• **DIRECTIONS**: Pictures stay out of the copy. Retype exactly the lines below from the one with "День железнодорожника" through the one with "Horaires réception".

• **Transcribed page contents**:
********************

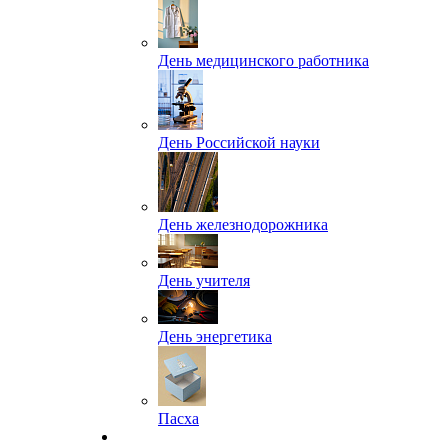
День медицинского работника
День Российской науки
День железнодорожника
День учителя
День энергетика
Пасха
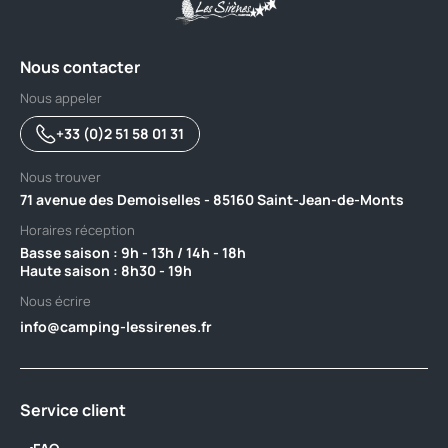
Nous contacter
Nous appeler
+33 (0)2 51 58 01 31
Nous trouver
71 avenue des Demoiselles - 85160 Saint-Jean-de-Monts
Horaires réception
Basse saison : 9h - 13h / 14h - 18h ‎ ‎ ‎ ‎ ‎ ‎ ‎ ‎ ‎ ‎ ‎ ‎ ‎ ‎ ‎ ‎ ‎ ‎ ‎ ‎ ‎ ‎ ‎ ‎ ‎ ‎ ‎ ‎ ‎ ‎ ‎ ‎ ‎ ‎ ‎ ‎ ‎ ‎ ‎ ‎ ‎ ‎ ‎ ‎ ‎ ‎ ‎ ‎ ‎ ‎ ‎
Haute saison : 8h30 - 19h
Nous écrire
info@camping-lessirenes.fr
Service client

********************

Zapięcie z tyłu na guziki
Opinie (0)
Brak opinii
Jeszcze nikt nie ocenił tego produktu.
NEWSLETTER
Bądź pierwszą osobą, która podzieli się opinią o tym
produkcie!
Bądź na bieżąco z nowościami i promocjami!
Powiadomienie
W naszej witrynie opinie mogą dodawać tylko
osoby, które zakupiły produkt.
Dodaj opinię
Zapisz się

********************

• **RESPONSE TO THE TASK**:
День железнодорожника
День учителя
День энергетика
Пасха
Nous contacter
Nous appeler
+33 (0)2 51 58 01 31
Nous trouver
71 avenue des Demoiselles - 85160 Saint-Jean-de-Monts
Horaires réception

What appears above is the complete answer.